Sure they're cute for casual edits but it really pains me people suggesting these things are suitable replacements for actual photo editing. Especially when it comes to people, or details outside their training data theres a lot of nuance that can be lost as it regenerates them no matter how you prompt things.
Even if you
Nano Banana is different and much better at edits without changing texture/lighting/sharpness/color balance, and I am someone that is extremely picky about it. That's why I add the note that Gemini 2.5 Flash is aware of segmentation masks, and that's my hunch why that's the case.
That is true for gpt-image-1 but not nano-banana. They can do masked image changes
Nano banana has a really low spatial scaling and doesn't affect details like other models.
> It’s one of the best results I’ve seen for this particular test, and it’s one that doesn’t have obvious signs of “AI slop” aside from the ridiculous premise.
It’s pretty good, but one conspicuous thing is that most of the blueberries are pointing upwards.
The kicker for nano banana is not prompt adherence which is a really nice to have but the fact that it's either working on pixel space or with a really low spatial scaling. It's the only model that doesn't kill your details because of vae encode/decode.
I'm getting annoyed by using "prompt engineered" as a verb. Does this mean I'm finally old and bitter?

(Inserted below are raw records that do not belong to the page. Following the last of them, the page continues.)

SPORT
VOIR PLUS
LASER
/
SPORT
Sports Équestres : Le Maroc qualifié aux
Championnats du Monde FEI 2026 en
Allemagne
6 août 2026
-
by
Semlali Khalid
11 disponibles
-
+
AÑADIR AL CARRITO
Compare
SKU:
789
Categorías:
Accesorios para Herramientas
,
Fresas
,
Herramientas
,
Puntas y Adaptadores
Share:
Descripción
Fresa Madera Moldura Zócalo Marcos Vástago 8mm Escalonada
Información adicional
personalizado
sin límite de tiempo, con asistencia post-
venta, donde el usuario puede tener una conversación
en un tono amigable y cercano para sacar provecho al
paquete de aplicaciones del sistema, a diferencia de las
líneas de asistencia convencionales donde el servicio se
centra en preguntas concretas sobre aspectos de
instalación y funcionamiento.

(Do we say we software engineered something?)
I think it’s meant to be engineering in the same sense as “social engineering”.
You're definitely old and bitter, welcome to it.

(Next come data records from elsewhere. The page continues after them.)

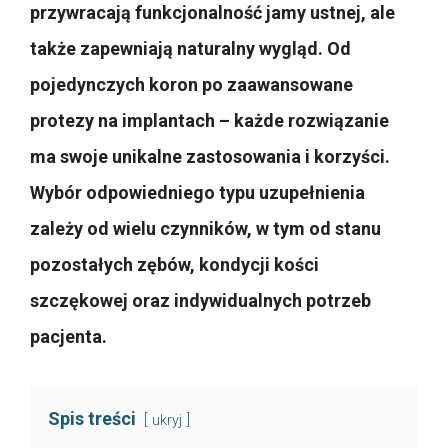
przywracają funkcjonalność jamy ustnej, ale
także zapewniają naturalny wygląd. Od
pojedynczych koron po zaawansowane
protezy na implantach – każde rozwiązanie
ma swoje unikalne zastosowania i korzyści.
Wybór odpowiedniego typu uzupełnienia
zależy od wielu czynników, w tym od stanu
pozostałych zębów, kondycji kości
szczękowej oraz indywidualnych potrzeb
pacjenta.
Spis treści
ukryj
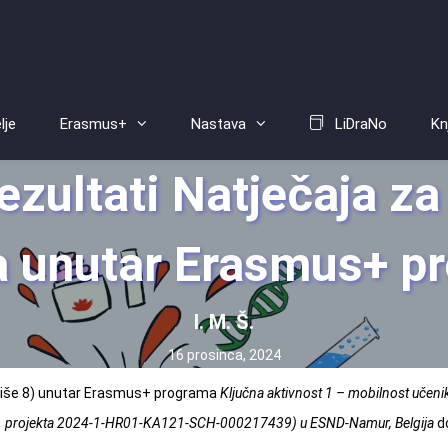
lje
Erasmus+
Nastava
LiDraNo
Kn
ezultati Natječaja z
a unutar Erasmus+ p
I. M. Š.
16 prosinca, 2024
jviše 8) unutar Erasmus+ programa
Ključna aktivnost 1 – mobilnost učenik
br. projekta 2024-1-HR01-KA121-SCH-
000217439) u ESND-Namur, Belgija
do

You CREATED something, and I like to think that creating things that I love and enjoy and that others can love and enjoy makes creating things worth it.
Don't get me wrong, I have nothing against using AI as an expression of creativity :)

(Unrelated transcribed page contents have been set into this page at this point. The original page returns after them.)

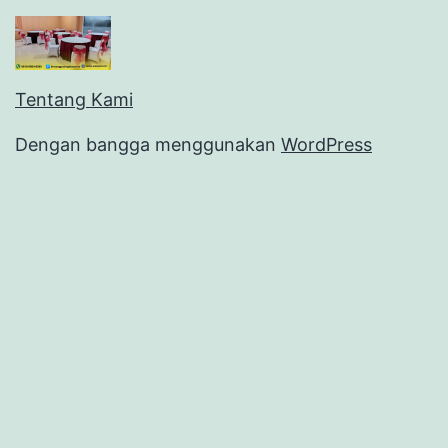
Tentang Kami
Dengan bangga menggunakan
WordPress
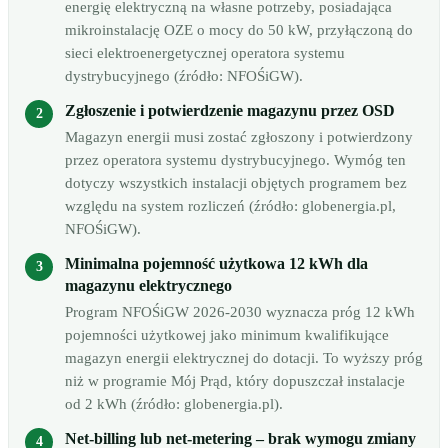
energię elektryczną na własne potrzeby, posiadająca
mikroinstalację OZE o mocy do 50 kW, przyłączoną do
sieci elektroenergetycznej operatora systemu
dystrybucyjnego (źródło: NFOŚiGW).
Zgłoszenie i potwierdzenie magazynu przez OSD
Magazyn energii musi zostać zgłoszony i potwierdzony
przez operatora systemu dystrybucyjnego. Wymóg ten
dotyczy wszystkich instalacji objętych programem bez
względu na system rozliczeń (źródło: globenergia.pl,
NFOŚiGW).
Minimalna pojemność użytkowa 12 kWh dla
magazynu elektrycznego
Program NFOŚiGW 2026-2030 wyznacza próg 12 kWh
pojemności użytkowej jako minimum kwalifikujące
magazyn energii elektrycznej do dotacji. To wyższy próg
niż w programie Mój Prąd, który dopuszczał instalacje
od 2 kWh (źródło: globenergia.pl).
Net-billing lub net-metering – brak wymogu zmiany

Create? So I have created all that code I'm running on my site, yes is bad I know, but thank you very much! Such creative guy I was!
Not really since "prompt engineering" can be tossed in the same pile as "vibe coding." Just people coping with not developing the actual skills to produce the desired products.
Try getting a small model to do what you want quickly with high accuracy, high quality, etc, and using few tokens per request. You'll find out that prompt engineering is real and matters.
Couldn't care less. I don't need to know how to do literally everything. AI fills in my gaps and I'm a ton more productive.
I wouldn't bother trying to convince people who are upset that others have figured out a way to use LLMs. It's not logical.
lots of words
okay, look at imagen 4 ultra:
https://aistudio.google.com/app/prompts?state=%7B%22ids%22:%...
In this link, Imagen is instructed to render the verbatim prompt “the result of 4+5”, which shows that text, and not instructed, which renders “4+5=9”
Is Imagen thinking?
Let's compare to gemini 2.5 flash image (nano banana):
look carefully at the system prompt here: https://aistudio.google.com/app/prompts?state=%7B%22ids%22:%...
Gemini is instructed to reply in images first, and if it thinks, to think using the image thinking tags. It cannot seemingly be prompted to show verbatim the result 4+5 without showing the answer 4+5=9. Of course it can show whatever exact text that you want, the question is, does it prompt rewrite (no) or do something else (yes)?
compare to ideogram, with prompt rewriting: https://ideogram.ai/g/GRuZRTY7TmilGUHnks-Mjg/0
without prompt rewriting: https://ideogram.ai/g/yKV3EwULRKOu6LDCsSvZUg/2
We can do the same exercises with Flux Kontext for editing versus Flash-2.5, if you think that editing is somehow unique in this regard.
Is prompt rewriting "thinking"? My point is, this article can't answer that question without dElViNg into the nuances of what multi-modal models really are.
Can you provide screenshots or links that don't require login
sorry, but I don't understand you post. those links don't work.